Todo el procés ha sido una acumulación seriada de cuentos narrados por sucesivos cuentistas de Hamelin (Mas, Junqueras, Puigdemont, Torra). El de la autodeterminación es el cuento que más aguanta en cartelera y el que más ilusiona. Resulta conmovedor oír a los creyentes de base proclamar su fe en la autodeterminación, exhibiéndola en pancartas y cánticos: “La autodeterminación es un derecho, no un delito”.  Como siempre, esa maldita e insana tergiversación.

Claro que no es un delito su ejercicio por parte de aquellas poblaciones que, por las condiciones a las que se hallan sometidas, tienen reconocido el derecho a la autodeterminación. Separarse unilateralmente de un Estado solo es aceptado por el Derecho Internacional en los casos de dominación colonial, de ocupación extranjera o de opresión objetiva. En 2019 aún existen 17 territorios no autónomos por descolonizar, según el Comité Especial de Descolonización de las Naciones Unidas, entre ellos no figura, por supuesto, Cataluña.
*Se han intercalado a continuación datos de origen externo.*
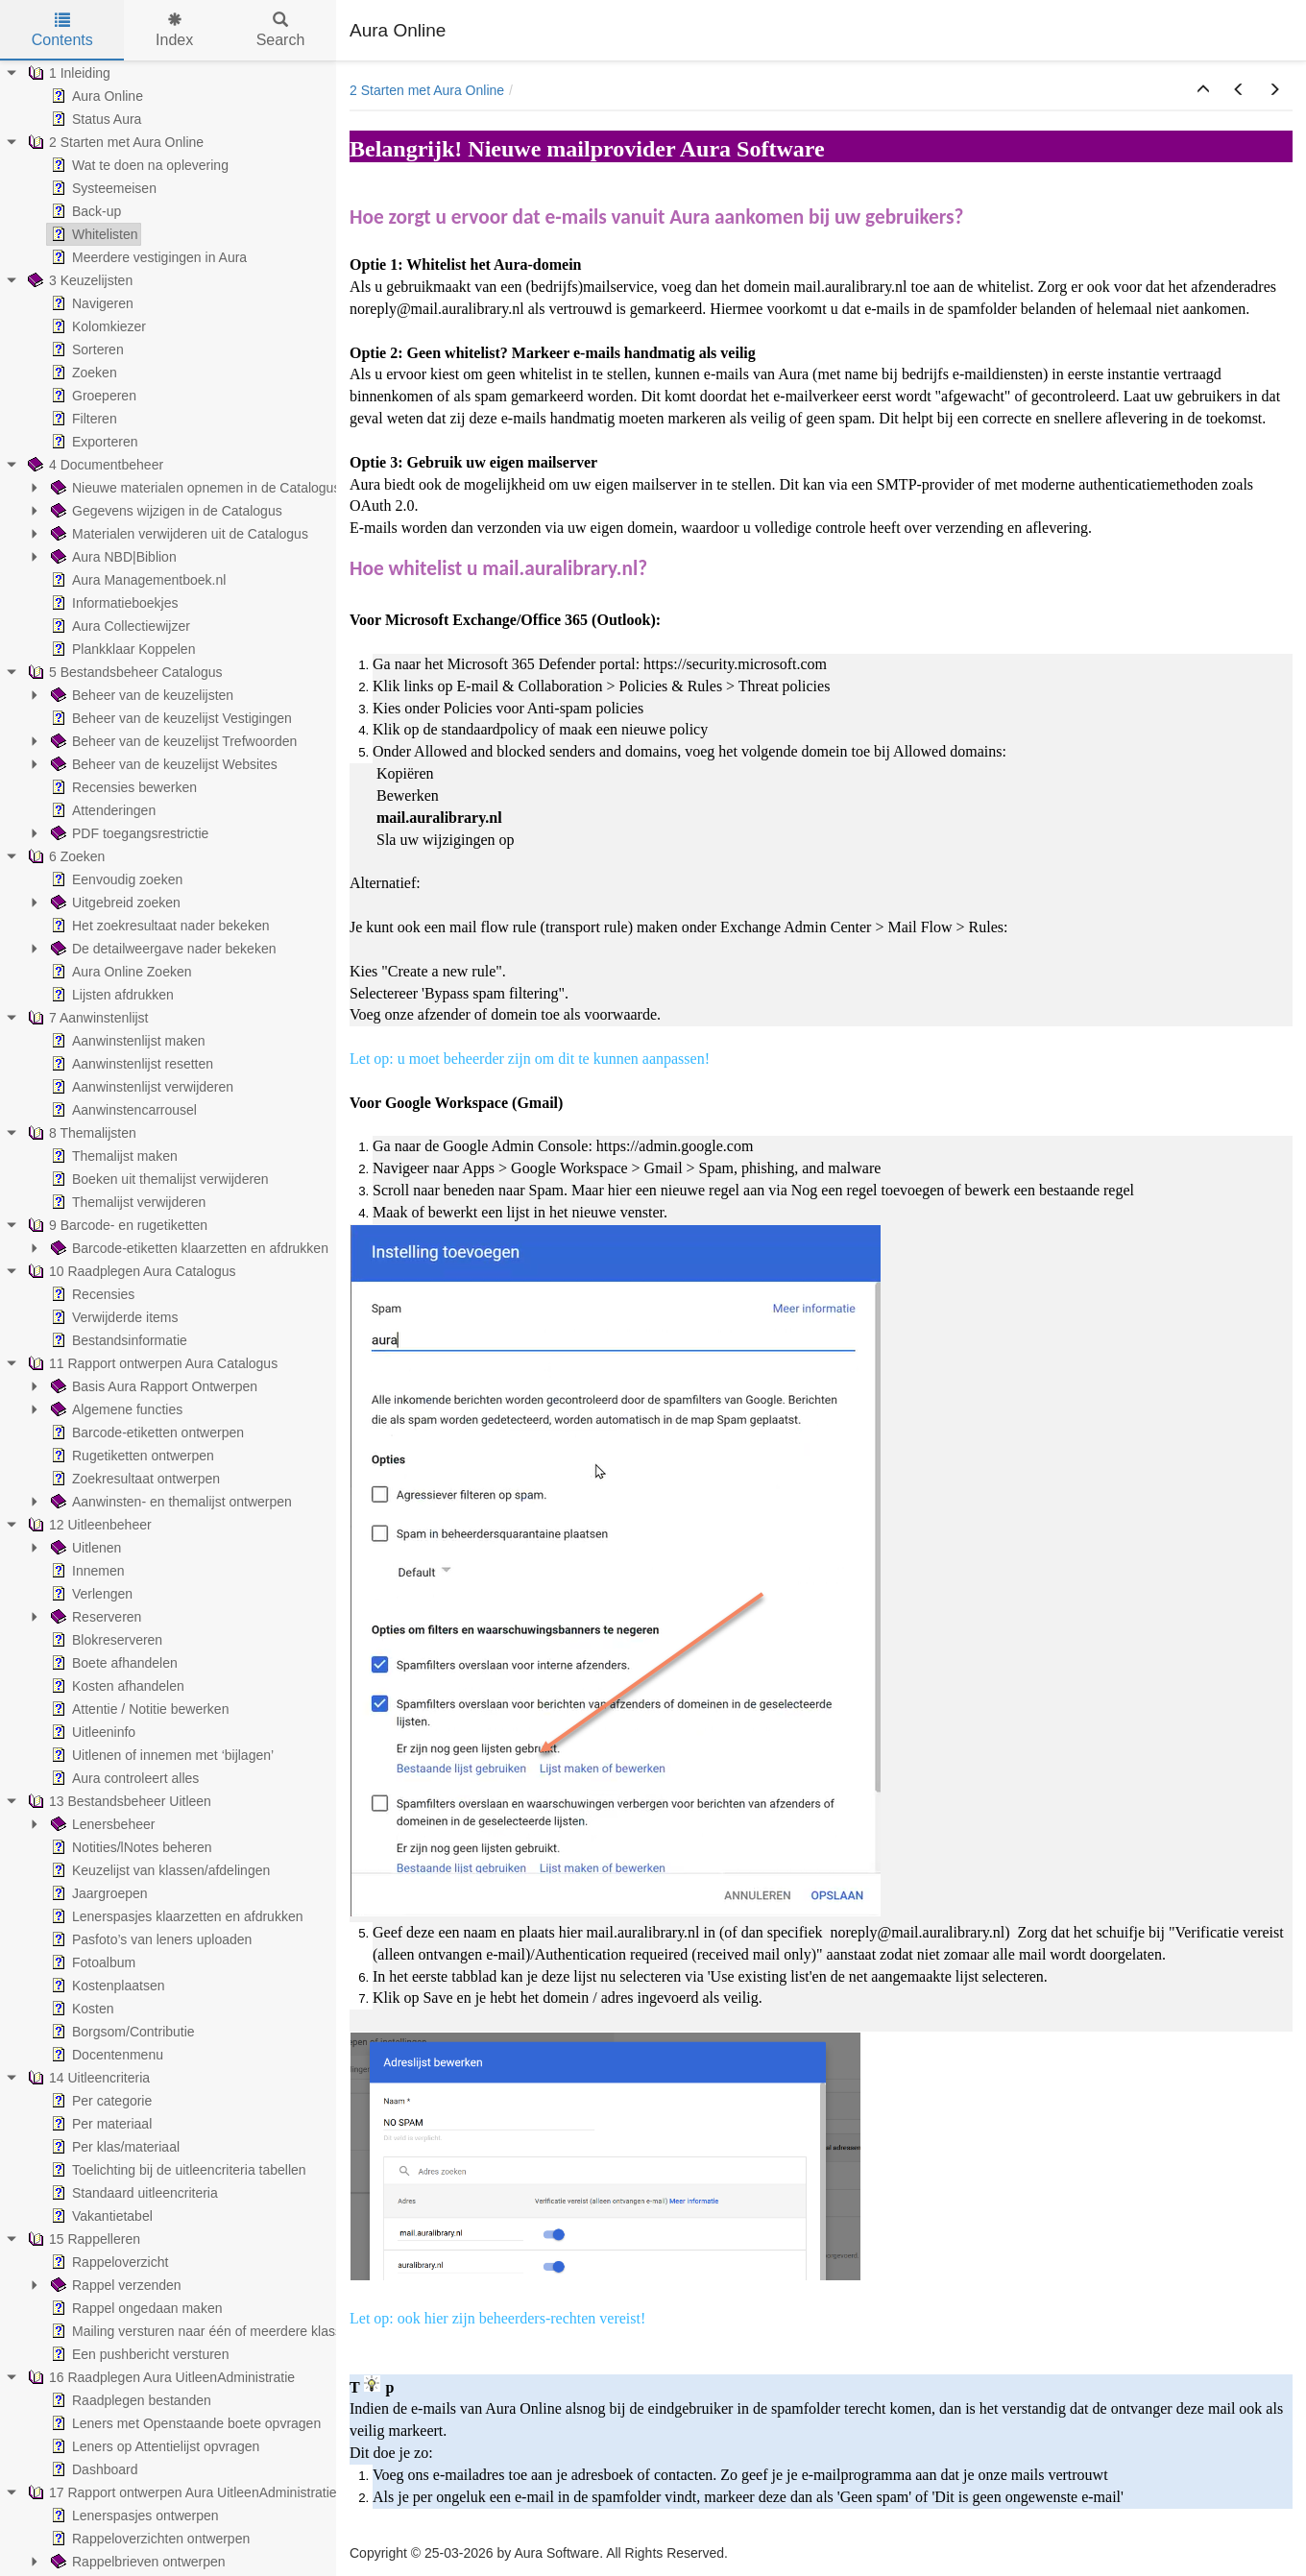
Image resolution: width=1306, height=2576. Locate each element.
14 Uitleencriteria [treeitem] (87, 2077)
Ni podría figurar una comunidad, cuyas instituciones poseen amplísimas competencias en materias tan sensibles en el terreno de las libertades como cultura, derecho civil, educación, emergencias y protección civil, lengua, organización territorial, sanidad, seguridad pública, sistema penitenciario, universidades, etc; que dispone de un presupuesto de miles de millones, que tiene una administración de miles de funcionarios y una policía integral de miles de efectivos, que forma parte de un Estado reconocidamente democrático.

Tan dados como son a escribir a cancillerías y comités internacionales no se han atrevido --de momento-- a dirigirse al Comité de Descolonización para “pedir” que incluya a Cataluña en su lista, debe ser el último resto de sentimiento del ridículo que les queda.

En estas condiciones y en este contexto resulta infantil la alegación de una pretendida opresión y de una “ocupación extranjera”. En una conversación entre adultos intelectualmente honestos el tema de la autodeterminación daría todo lo más para un par de minutos, tiempo suficiente para constatar que en la Cataluña autonómica y privilegiada invocar el derecho a la autodeterminación es una pura aberración.

¿Pueden alegar algo real los promotores de la autodeterminación? Sí, lo que también pueden denunciar otros: el malestar de amplias capas de la población. El mismo malestar que embarga a la población de otras comunidades de España o de países de nuestro entorno por las crisis económicas, los cambios culturales y tecnológicos, incomprendidos y de difícil asimilación, por la incertidumbre e inseguridad que todo ello conlleva. Deducir de ese malestar --del que las instituciones de la Generalitat son en parte responsables por su mal gobierno--  que se tiene derecho a la autodeterminación media un abismo.

A cada facción del independentismo la autodeterminación le sirve para tapar alguna vergüenza propia y a todas para vivir políticamente del cuento. Pero la autodeterminación no es un cuento navideño de paz y solidaridad, sino un engaño perverso, cargado de enfrentamiento y de insolidaridad.